Building your internship program subpage

Building Your Internship Program
Remember, interns are not just additional clerical staff. Interns should be considered an integral part of
the work force who are expected to learn and understand the nature of the business and projects they
are assigned. Provide meaningful work. If the interns are used purely for "busy work", neither party is
maximizing the situation. Make sure interns understand the "big picture" by providing broad exposure
to the organization, including staff meetings and informational interviews with key staff members. You
will be pleasantly surprised at the quality of work they can produce!
 Develop specific projects and assignments.
Whenever possible, delegate beginning-to-end projects. Let interns work as a member of the
team so they can learn how different departments interact within the organization. Plan a
challenging work experience and assign projects that relate to their studies. Routine office work
should not be the primary focus of the experience.
Determine the particulars.
Map out the length and timing of the internship experience (i.e. summer, fall, or spring, and the
number of weeks), working hours (part-time or full-time), applicant selection criteria, and
Work with the supervising manager to create a job description.

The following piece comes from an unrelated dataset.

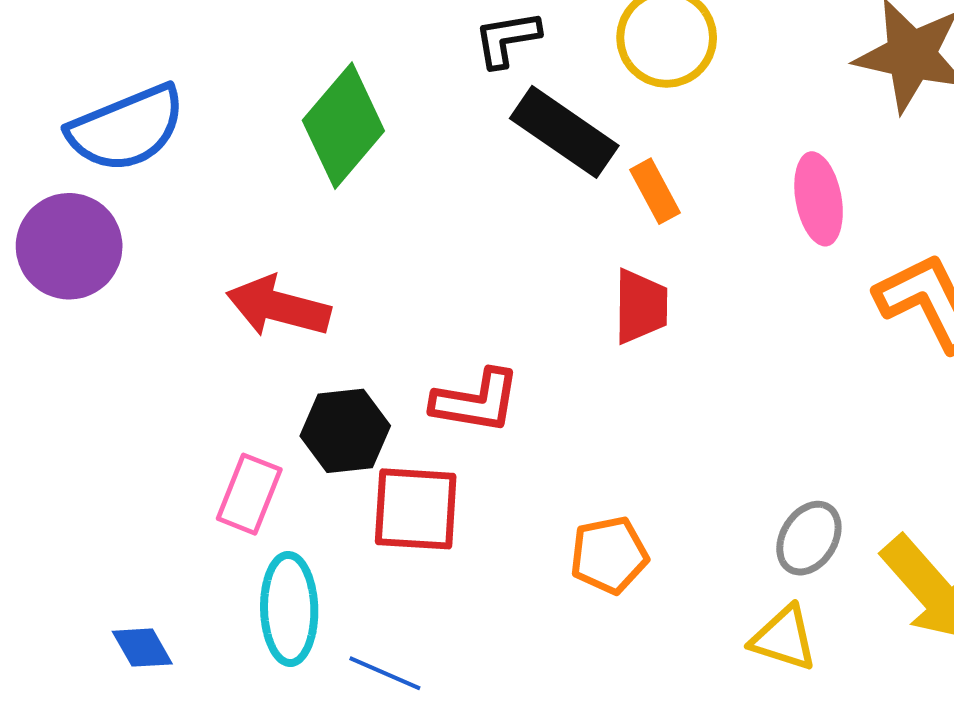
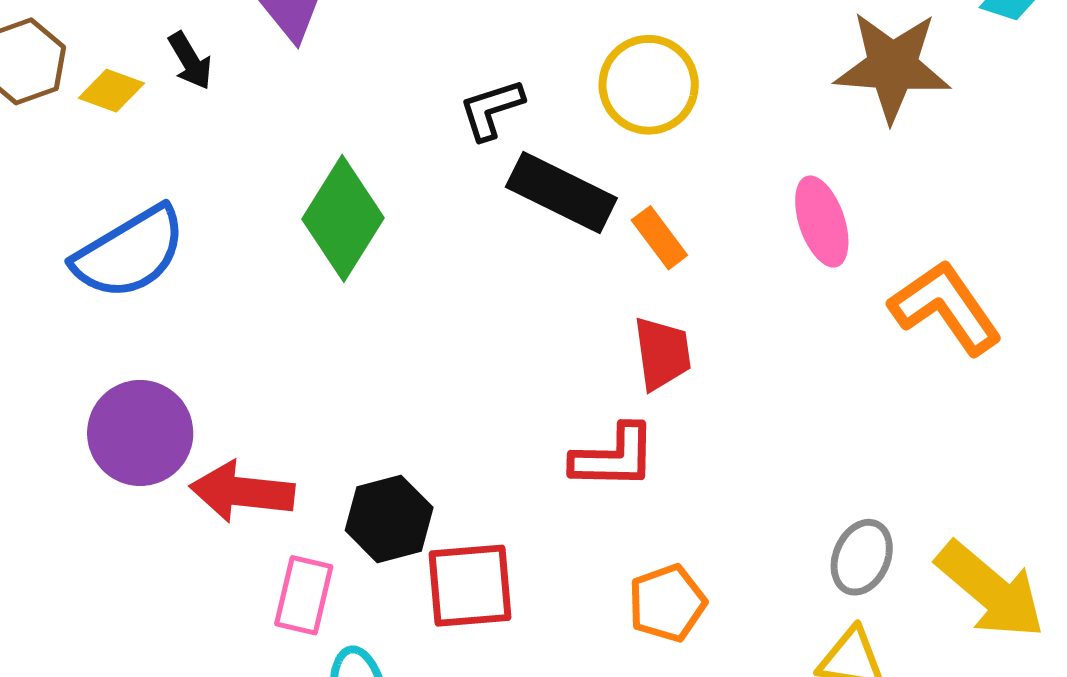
purple circle: (69, 246) -> (140, 433), moved
red arrow: (278, 307) -> (242, 492), moved
red L-shape: (476, 401) -> (614, 457), moved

Describe the organization and outline duties or projects associated with the internship. Develop
a detailed position description that outlines the student's expectations and assignments.
Select a direct supervisor for each intern.
This person should be responsible for assigning projects, working with the intern to provide onthe-job training, answering questions and offering regular performance reviews.
Appoint an Internship Coordinator as needed for recruitment and management purposes.
The task of screening applicants, working with the Career Planning and Development, and
administering the on-site activities of interns can become fairly time-consuming depending on
the size of your internship program.
Coordinate logistics prior to the intern's arrival.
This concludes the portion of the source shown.